Americans have produced salt ware since early 1700s in Pennsylvania, Virginia and American Stoneware became the predominant American houseware during the 19th century. Today, North and South Carolina are well known for continuing salt fire production.

Salt firing is one ceramic process that was created outside of Japan and carried to their culture in the early 1900s. This method is one that is continuing to be used for experimentation and creativity in the field of ceramics and pottery. Modern potters and ceramists continue to explore many of the old techniques. One should keep in mind that this method is hard on contemporary electric kilns in that the fumes are corrosive and destructive to the kiln interiors. Most craftsmen opt to use gas kilns, specialty or home made kilns when using various salt methods.

The process is quite simple. Salt fumes have a profound effect on clay when subjected to heat. When temperatures in the kiln reach the melting point of salt at about 1660 degrees F, salt is introduced by using the peepholes or quickly lifting the lid and tossing in some common rock salt. When the temperatures reach as high as 2350 degrees F, salt becomes a vapor in the kiln interior giving off a by-product of hydrochloric acid. This produces a semi-vitreous state with a random surface coloration over the ware.

CAUTION: Salt/fumes can cause corrosion and damage to interior of electric kilns, most specifically the elements.

Salt firing can be done in a one or two firing process. In other words, it can be done with greenware or with bisque ware.

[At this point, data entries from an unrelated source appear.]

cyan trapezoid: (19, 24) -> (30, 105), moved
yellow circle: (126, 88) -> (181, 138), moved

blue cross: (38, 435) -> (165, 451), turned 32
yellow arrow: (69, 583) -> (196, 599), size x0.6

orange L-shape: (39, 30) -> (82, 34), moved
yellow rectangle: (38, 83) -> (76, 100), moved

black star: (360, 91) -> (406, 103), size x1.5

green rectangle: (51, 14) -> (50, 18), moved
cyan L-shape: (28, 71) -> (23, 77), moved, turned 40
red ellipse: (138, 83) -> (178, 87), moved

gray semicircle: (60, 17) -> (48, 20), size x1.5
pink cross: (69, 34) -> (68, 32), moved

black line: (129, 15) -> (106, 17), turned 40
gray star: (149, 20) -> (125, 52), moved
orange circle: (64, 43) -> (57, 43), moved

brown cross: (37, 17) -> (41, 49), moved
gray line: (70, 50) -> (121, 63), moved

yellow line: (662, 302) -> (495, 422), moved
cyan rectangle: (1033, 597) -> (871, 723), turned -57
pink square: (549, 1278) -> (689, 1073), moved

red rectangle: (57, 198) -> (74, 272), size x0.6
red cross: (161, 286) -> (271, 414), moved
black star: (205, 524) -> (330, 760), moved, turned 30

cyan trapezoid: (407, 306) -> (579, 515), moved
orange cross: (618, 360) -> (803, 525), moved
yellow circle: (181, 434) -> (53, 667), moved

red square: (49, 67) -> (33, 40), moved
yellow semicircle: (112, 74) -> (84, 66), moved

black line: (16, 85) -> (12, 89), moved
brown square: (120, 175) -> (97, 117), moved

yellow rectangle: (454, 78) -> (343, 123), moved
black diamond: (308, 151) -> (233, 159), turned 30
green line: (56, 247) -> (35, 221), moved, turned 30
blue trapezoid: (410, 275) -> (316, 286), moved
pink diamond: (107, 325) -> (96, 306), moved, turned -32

Artists and craftsmen have tried various other methods to create unusual salt ware and pottery. These methods include soaking the bisque ware in a salt brine before firing it or taking ropes or other materials that have been soaked in brine and wrapping the bisque ware with them then firing. Salt, in liquid form, can also be added to colored clay slip or sprinkled on bisque ware in pottery containers called saggars.